I rarely say this about places I review, but Bilbao is probably a three night destination, four tops. You could always combine it with San Sebastian or some of the Basque's beautiful northern beaches. They probably Top Trump Sydney’s Northern Beaches, but I’ll have to make a long overdue trip Down Under to properly verify that claim.  

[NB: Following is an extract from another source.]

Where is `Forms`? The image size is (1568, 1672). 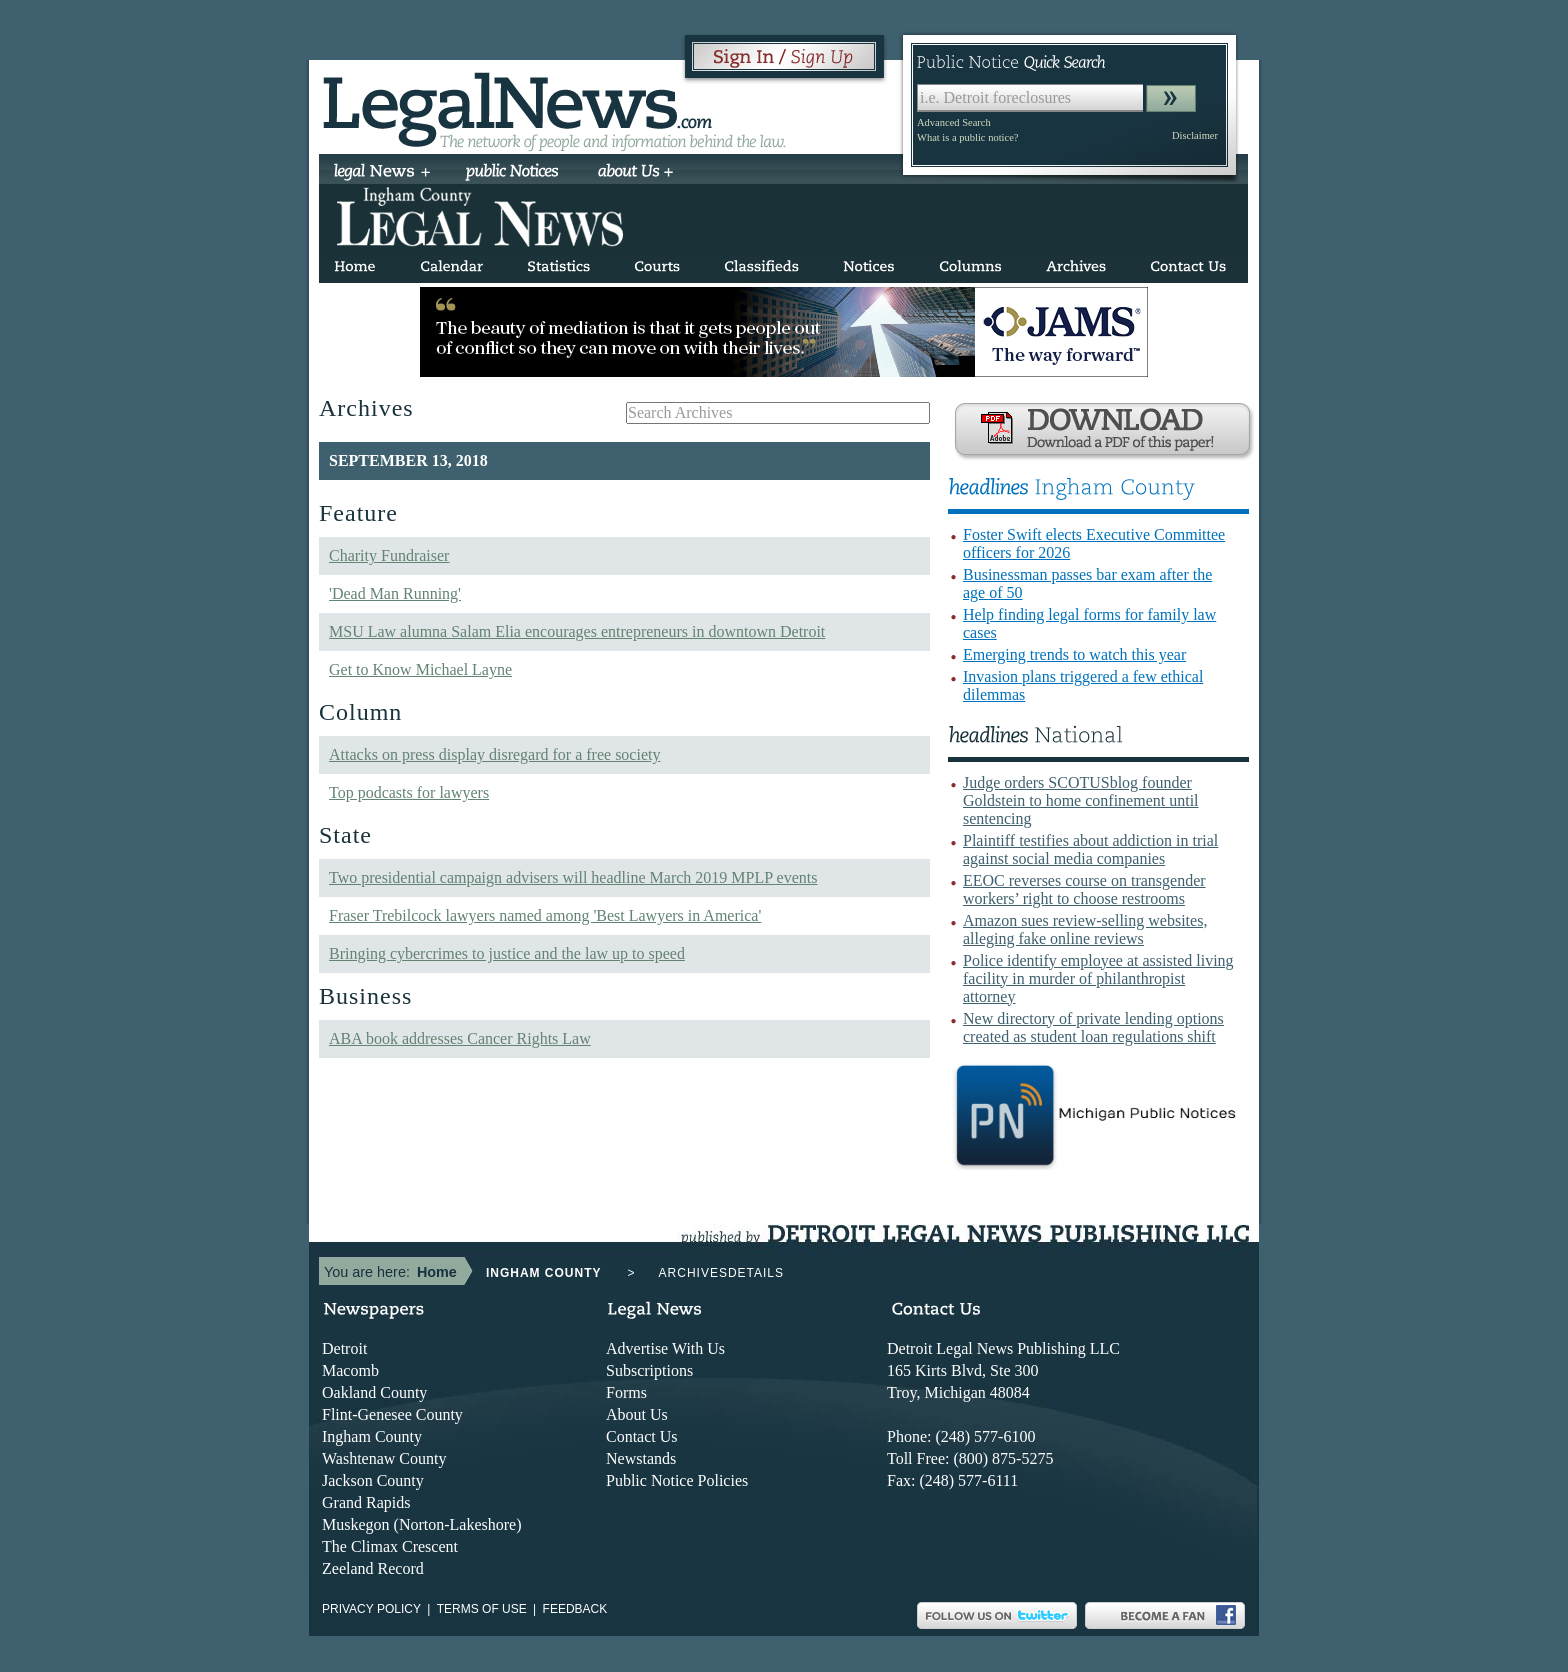
Forms is located at coordinates (626, 1392).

A Few Links and Practicalities
(Just sharing the love. I absolutely don’t get paid for these.)
 
Hotel Miro:  www.mirohotelbilbao.com/en/
I’d say this was good, rather than brilliant. But the location and view, if you’re lucky enough to pay for one, are brilliant. The better rooms are worth stumping up for.
 
Dando La Brasawwww.dandolabrasa.com/


Mina: www.restaurantemina.es
Don’t be a cheapskate! The full fourteen courses won’t trouble your waistline, even if they will dent your pocket. The accompanying wine pairing is a journey around the region and an education in itself.  I sat at the counter overlooking the kitchen at work, which adds to the drama.  
 
Bistro Guggenheimwww.bistroguggenheimbilbao.com/en/
A two minute stroll from the Miro hotel. If you feel doubtful about choosing a gallery restaurant for a destination meal (as opposed to a gallery pit stop), don’t be.  The experience was only pipped out of my all-time top ten by the two venues listed above. 

Don’t miss;

Bilbao has the most beautiful railway station in Spain. It’s hard to miss as you pass by across the river on the tram. 

 

I would suggest taking several walks past the Gug, at different times of day.

 

The local white wine, Txakoli. Fill your boots. I doubt you’ll find it on any list anywhere else in the world.